Quando Ana quer ir de carro para a faculdade e não de comboio, ouve a mãe dizer "vais gastar gasolina..." Ou então quando vai sair à noite e a mãe atira: "Isto é que são horas de sair..." A troca de palavras menos simpáticas está garantida. Mas Ana tem uma justificação para o comportamento da mãe. "Os pais percebem mais cedo que nós crescemos, as mães não." A professora de linguística norte-americana, Deborah Tannen, escreveu um livro sobre o assunto. "Você Vai Sair Assim? - Como Entender a Relação entre Mães e Filhas", publicado no Brasil, explica o porquê das tensões entre mãe e filha. "A mãe quer ver a filha sempre a melhorar, pode ser na aparência ou nas decisões importantes da vida.
A filha, por outro lado, quer ser vista como perfeita. Como as expectativas são distintas, uma acredita que está a demonstrar afecto ao fazer comentários, mas a outra vê isso como uma crítica", afirmou Deborah Tennen á revista brasileira "Veja". O Dr.
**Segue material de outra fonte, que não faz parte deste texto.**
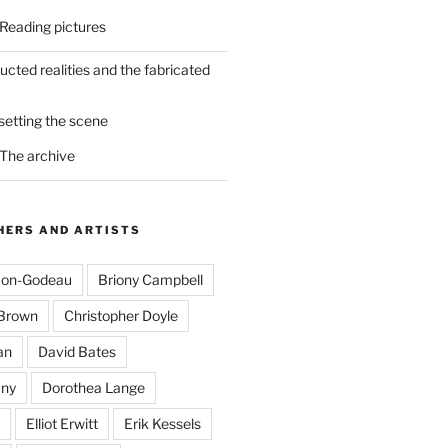
 Reading pictures
ucted realities and the fabricated
 setting the scene
 The archive
ERS AND ARTISTS
mon-Godeau
Briony Campbell
-Brown
Christopher Doyle
an
David Bates
ny
Dorothea Lange
Elliot Erwitt
Erik Kessels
Aires dá outra explicação. "Pode haver mais pressão em relação ao comportamento das raparigas, pois as mães vêem as filhas como um prolongamento delas próprias."
OS ASSUNTOS TABU
Maria é divorciada e tem dois filhos: a Mariana de 17 e o Gonçalo de 13. Para esta mãe de 50 anos, é preciso muito jogo de cintura na educação. Especialmente com a filha. "Tento acompanha-la ao máximo e perceber as diferenças entre a minha geração e a dela, mas não posso abdicar dos meus valores", diz. Maria conta que nunca sentiu ciúmes das amigas da filha, nem do namorado. A única coisa que lamenta é que, em determinados assuntos, a filha evite falar com ela. O sexo é um deles. "A Mariana foge à conversa, mas apanhou uma mãe que não o faz", argumenta.
A caixa de preservativos não era propriamente o objecto que Maria estava à espera de encontrar no saco da filha, mas não entrou em pânico. O que não contava era que Mariana tentasse esconder o assunto. "Não tive coragem para lhe dizer...", recorda a adolescente.
Depois do primeiro choque, conversaram e a mãe marcou-lhe uma consulta no ginecologista. Mas este assunto continua a ser desconfortável para a filha. Cada vez que Mariana precisa de uma caixa de contraceptivos, não pede directamente, coloca a caixa vazia na mala da mãe, que entende logo a mensagem.